Rebuilding Trust After Infidelity

Life after infidelity is nothing short of an emotional roller coaster, and learning to trust again is a slow and challenging process. But the good news is that two people who understand and accept that they have a lot of work to do can reestablish trust in the relationship. Let’s look at how a couple on the mend can tackle rebuilding trust together.

Feel Your Feelings

Bottling up your emotions does not mean you’re taking the high road. Your partner needs to know how you feel. Don’t be afraid to cry, be sad, be mad, or be whatever you need before you talk through it with your partner. This can be especially beneficial for couples with difficulty communicating.

Self-Care Queen

If your partner cheated, and you’ve both agreed to work to rebuild what you’ve lost, keep your mental and emotional health at the top of your priority list. Engage in your favorite activities and avoid anything reminding you what happened. You need time to heal!

No Use Pretending

Infidelity can be the elephant in the room. Recognizing the situation allows you and your partner to address any obvious or underlying issues. Talking through these things can make your relationship stronger as you rebuild.

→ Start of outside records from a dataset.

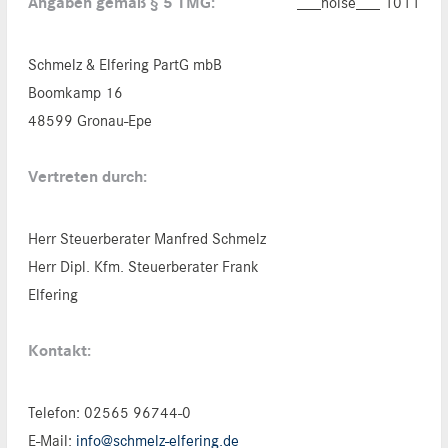
Angaben gemäß § 5 TMG:
___noise___ 1011
Schmelz & Elfering PartG mbB
Boomkamp 16
48599 Gronau-Epe
Vertreten durch:
Herr Steuerberater Manfred Schmelz
Herr Dipl. Kfm. Steuerberater Frank
Elfering
Kontakt:
Telefon: 02565 96744-0
E-Mail:
info@schmelz-elfering.de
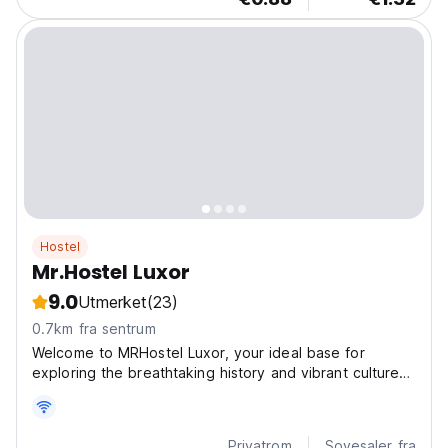
Hostel
Mr.Hostel Luxor
9.0
Utmerket
(23)
0.7km fra sentrum
Welcome to MRHostel Luxor, your ideal base for
exploring the breathtaking history and vibrant culture
of Luxor, Egypt. Conveniently located in East Bank,
Luxor, our property offers comfortable
accommodations, modern amenities, and a warm,
Privatrom
Sovesaler fra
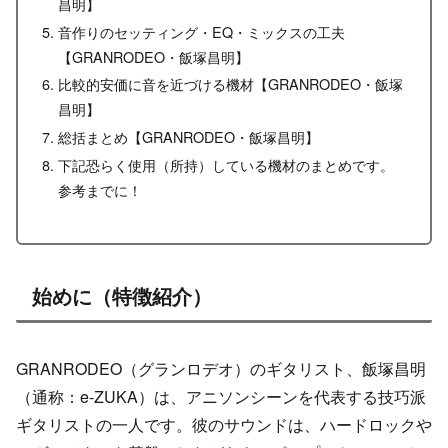
昌明】
音作りのセッティング・EQ・ミックスの工夫
【GRANRODEO・飯塚昌明】
比較的安価に音を近づける機材【GRANRODEO・飯塚
昌明】
総括まとめ【GRANRODEO・飯塚昌明】
下記恐らく使用（所持）している機材のまとめです。
参考までに！
始めに（特徴紹介）
GRANRODEO（グランロデオ）のギタリスト、飯塚昌明
（通称：e-ZUKA）は、アニソンシーンを代表する技巧派
ギタリストの一人です。彼のサウンドは、ハードロックや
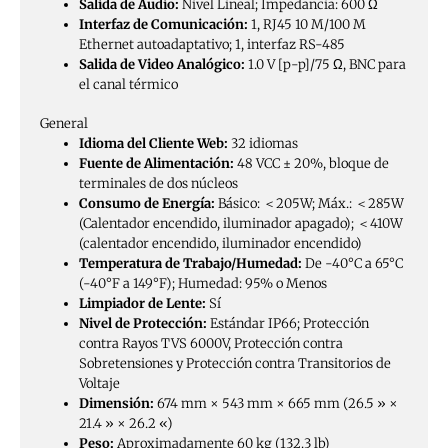
Salida de Audio:
Nivel Lineal; Impedancia: 600 Ω
Interfaz de Comunicación:
1, RJ45 10 M/100 M
Ethernet autoadaptativo; 1, interfaz RS-485
Salida de Video Analógico:
1.0 V [p-p]/75 Ω, BNC para
el canal térmico
General
Idioma del Cliente Web:
32 idiomas
Fuente de Alimentación:
48 VCC ± 20%, bloque de
terminales de dos núcleos
Consumo de Energía:
Básico: ＜205W; Máx.: ＜285W
(Calentador encendido, iluminador apagado); ＜410W
(calentador encendido, iluminador encendido)
Temperatura de Trabajo/Humedad:
De -40°C a 65°C
(-40°F a 149°F); Humedad: 95% o Menos
Limpiador de Lente:
Sí
Nivel de Protección:
Estándar IP66; Protección
contra Rayos TVS 6000V, Protección contra
Sobretensiones y Protección contra Transitorios de
Voltaje
Dimensión:
674 mm × 543 mm × 665 mm (26.5 » ×
21.4 » × 26.2 «)
Peso:
Aproximadamente 60 kg (132.3 lb)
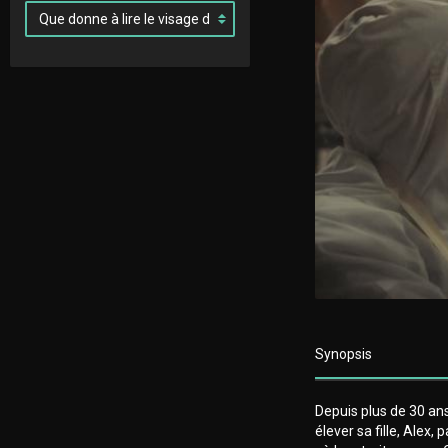
Synopsis
Depuis plus de 30 ans, 
élever sa fille, Alex,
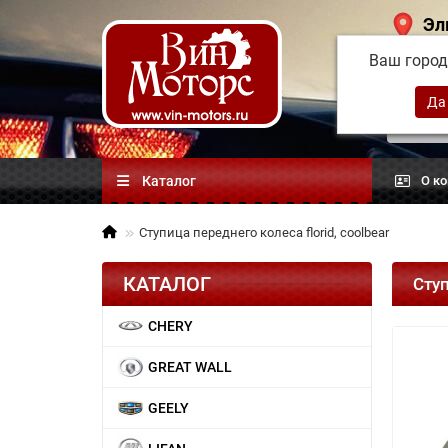
Эл
Ваш горо
Китай
автоз
Каталог
О к
Ступица переднего колеса florid, coolbear
КАТАЛОГ
Ступ
CHERY
GREAT WALL
GEELY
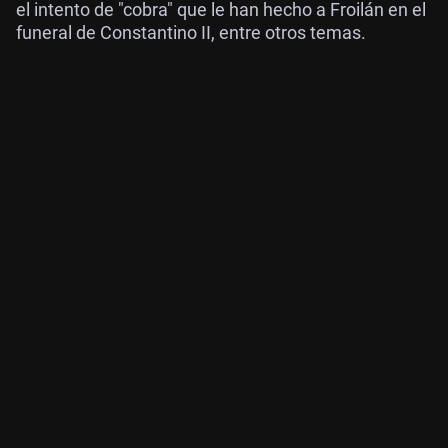
el intento de "cobra" que le han hecho a Froilán en el
funeral de Constantino II, entre otros temas.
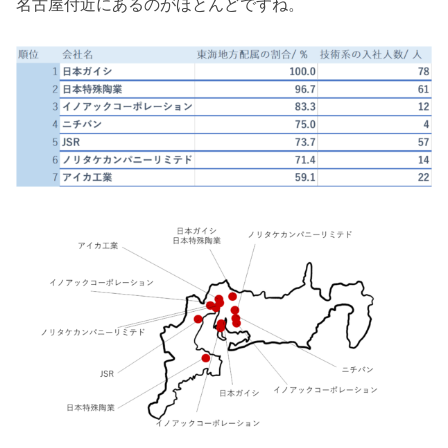
名古屋付近にあるのがほとんどですね。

Resist the Urge to Helicopter

When your partner has cheated, your trust is at an all-time low, but as you work through the rebuilding process, it’s important not to helicopter. This means not reading their texts or emails or checking their location. If you feel the need to do this and it’s taking away from your mental health, be sure you make more time to talk to a professional about your feelings and how to work through them.

Hold Tight to Your Support System

Throughout this process, you’ll have good and bad days. You’ll want to be around people who remind you how much they love you. These people can listen to the good, the bad, and the ugly and never make you feel judged.

Nobody Likes a Dweller

You don’t want to ignore what happened completely, but constantly reliving the incident down the road is no way to move past it. Instead of focusing on what happened, focus on what you both can do to salvage the relationship. As time passes, remind yourself that dwelling on the past is not the answer.

No Revenge Seeking

There’s a good chance you feel wildly betrayed, but if you really want things to work out, retaliation is not the answer. Seeking revenge doesn’t heal the hurt caused by your partner – and has the high likelihood of creating a bigger snowball event.